My wife worked on MRI machines for her PhD. One thing that surprised me in learning about medical research is how brutal it is. Moving things along involves an awful lot of hard work - really brutal hard work.

But it makes sense. Climbing the tech tree on the medical side of things is obviously beneficial. Quality of life. Child mortality. The stakes are high enough that people work hard on hard problems and don’t give up. The usual arguments around four-day weeks and office hours for ignoring messages start to seem weaker when the stakes are this high.

People work famously hard at the big AI labs too. Partly because there’s a race between them. But if you listen to interviews, they believe they’re climbing the tech tree in ways that could benefit humanity even more broadly than medicine. Demis Hassabis won a Nobel Prize for protein folding - and that’s just one application. You could see their concerns as a superset of the medical end of things.

The split

AI 2027 predicts a scenario where much more formidable AI comes online within the next couple of years. But the authors don’t claim to know exactly what improvement will get us there. It’s effectively just “line keep going” - because saying otherwise would have been wrong for decades now.
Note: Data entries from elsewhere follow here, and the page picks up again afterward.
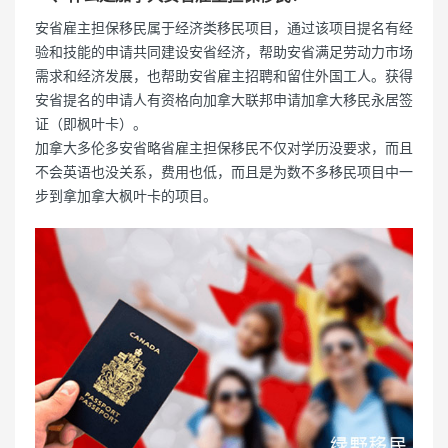
安省雇主担保移民属于经济类移民项目，通过该项目提名有经
验和技能的申请共同建设安省经济，帮助安省满足劳动力市场
需求和经济发展，也帮助安省雇主招聘和留住外国工人。获得
安省提名的申请人有资格向加拿大联邦申请加拿大移民永居签
证（即枫叶卡）。
加拿大多伦多安省略省雇主担保移民不仅对学历没要求，而且
不会英语也没关系，费用也低，而且是为数不多移民项目中一
步到拿加拿大枫叶卡的项目。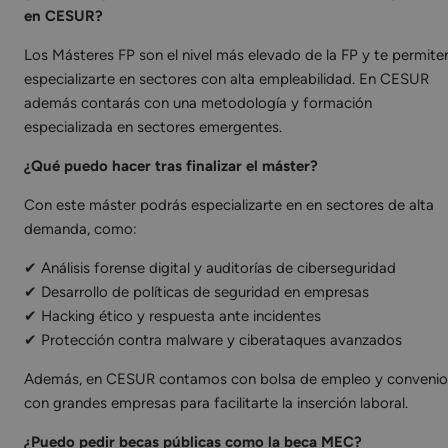
en CESUR?
Los Másteres FP son el nivel más elevado de la FP y te permite
especializarte en sectores con alta empleabilidad. En CESUR
además contarás con una metodología y formación
especializada en sectores emergentes.
¿Qué puedo hacer tras finalizar el máster?
Con este máster podrás especializarte en en sectores de alta
demanda, como:
✔ Análisis forense digital y auditorías de ciberseguridad
✔ Desarrollo de políticas de seguridad en empresas
✔ Hacking ético y respuesta ante incidentes
✔ Protección contra malware y ciberataques avanzados
Además, en CESUR contamos con bolsa de empleo y convenio
con grandes empresas para facilitarte la inserción laboral.
¿Puedo pedir becas públicas como la beca MEC?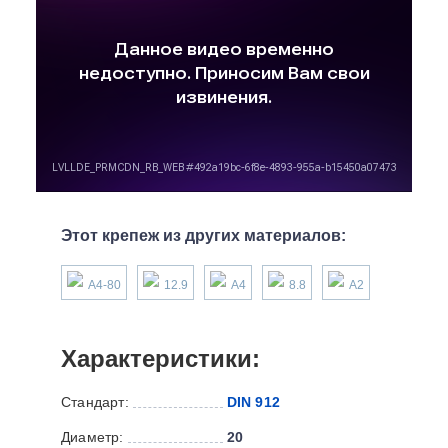
Этот крепеж из других материалов:
А4-80
12.9
А4
8.8
А2
Характеристики:
Стандарт:
DIN 912
Диаметр:
20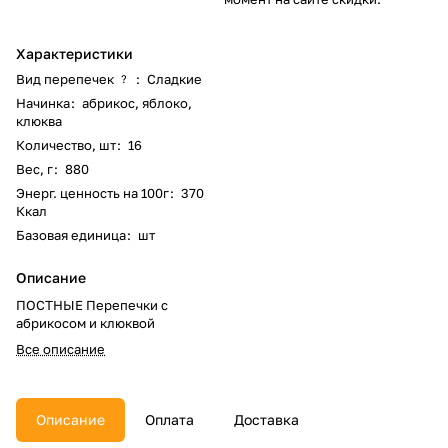
Характеристики
Вид перепечек
:
Сладкие
?
Начинка
:
абрикос, яблоко,
клюква
Количество, шт
:
16
Вес, г
:
880
Энерг. ценность на 100г
:
370
Ккал
Базовая единица
:
шт
Описание
ПОСТНЫЕ Перепечки с
абрикосом и клюквой
Все описание
Описание
Оплата
Доставка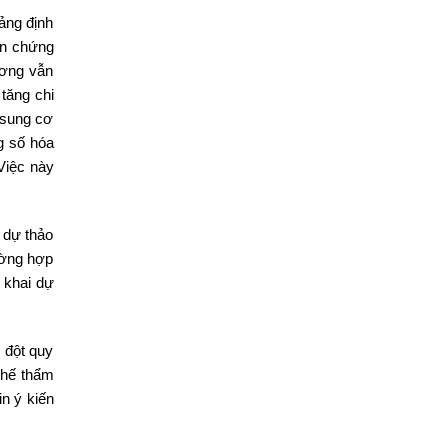
tảng định
ẫn chứng
ương vẫn
 tăng chi
 sung cơ
g số hóa
 Việc này
 dự thảo
ường hợp
 khai dự
 đột quy
thế thẩm
n ý kiến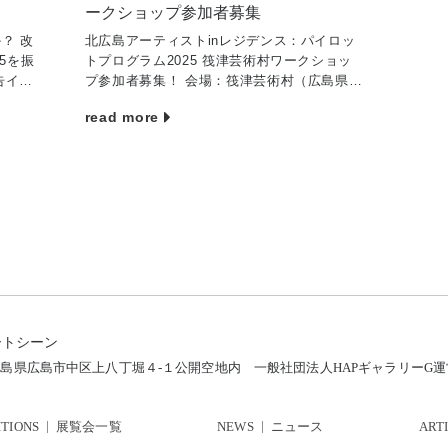
ークショップ参加者募集
？ 改
北広島アーティストinレジデンス：パイロッ
025を振
トプログラム2025 筏津芸術村ワークショッ
告イベ
プ参加者募集！ 会場：筏津芸術村（広島県山
asi
県郡北広島町筏津656-2） お申し込みはこち
read more
ら 問い合わせ：アーティストinレジデンス
パ […]
ートシーン
12 広島県広島市中区上八丁堀４-１公開空地内
一般社団法人HAPギャラリーG
ITIONS
展覧会一覧
NEWS
ニュース
ART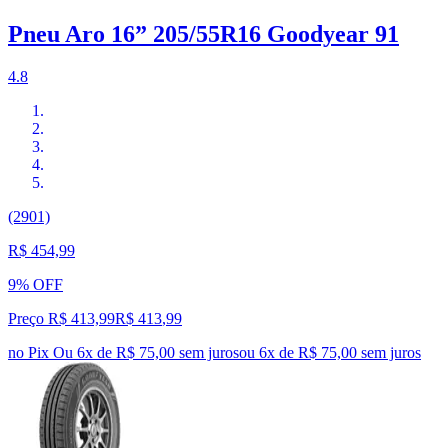
Pneu Aro 16” 205/55R16 Goodyear 91
4.8
(2901)
R$ 454,99
9% OFF
Preço R$ 413,99
R$
413
,
99
no Pix
Ou 6x de R$ 75,00 sem juros
ou
6
x de
R$ 75,00
sem juros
I’m sympathetic to this on a gut level.

But within the field - particularly at the machine learning end, and in some of the labs - there are extremely well-regarded people who don’t believe the current paradigm will take us from here to there.

Yann LeCun has been consistent: “There’s absolutely no way that autoregressive LLMs, the type that we know today, will reach human intelligence. It’s just not going to happen.” Many guests on Machine Learning Street Talk say similar things. Transformers won’t get to AGI (whatever that means). Scaling is saturating.

It seems paradoxical for the industry to be split between “foom” and “it’s so over.” These are not close positions.

Petrol stations in the mist

I’m confident nobody knows. ChatGPT came as a surprise even to OpenAI - they thought it was just a little demo project. It became the fastest-growing application of all time, reaching 100 million users in two months.

So there’s obviously a risk my intuitions are off about the trajectory.

Ilya Sutskever is known for making breakthroughs - AlexNet, sequence-to-sequence learning, the work that led to GPT. The fact that breakthroughs were needed meant there was something of a wall coming. Or at least that the flow of progress was blocked until someone found the next thing.

We’ve gone through phases. Reinforcement learning is an obvious recent example - a bit more afterburner along with scale, training data, inference-time compute. If you assume static conditions, we’re always bound to start stalling. You’re driving along and the fuel gauge is going down.

But then a petrol station emerges out of the mist. And before you know it, things are healthy again.

You can’t plan for the petrol stations. But they’ve been emerging at a consistent enough rate to keep things moving. Historically, overlapping sigmoids have formed something that looks like an exponential. Individual paradigms plateau, but progress continues.

Overlapping sigmoids forming an exponential

Image from AI in 2025: Gestalt

I don’t know which camp is right. The “it’s so over” crowd includes serious people with deep technical knowledge. The “foom” crowd includes people who’ve been right about trajectory for years.

What I do know is that both positions require something unusual to be true. Either we’re about to hit a wall that invalidates decades of compounding progress, or we’re about to see capabilities that would have seemed like science fiction five years ago.

One of those is going to look obvious in hindsight. I just don’t know which one yet.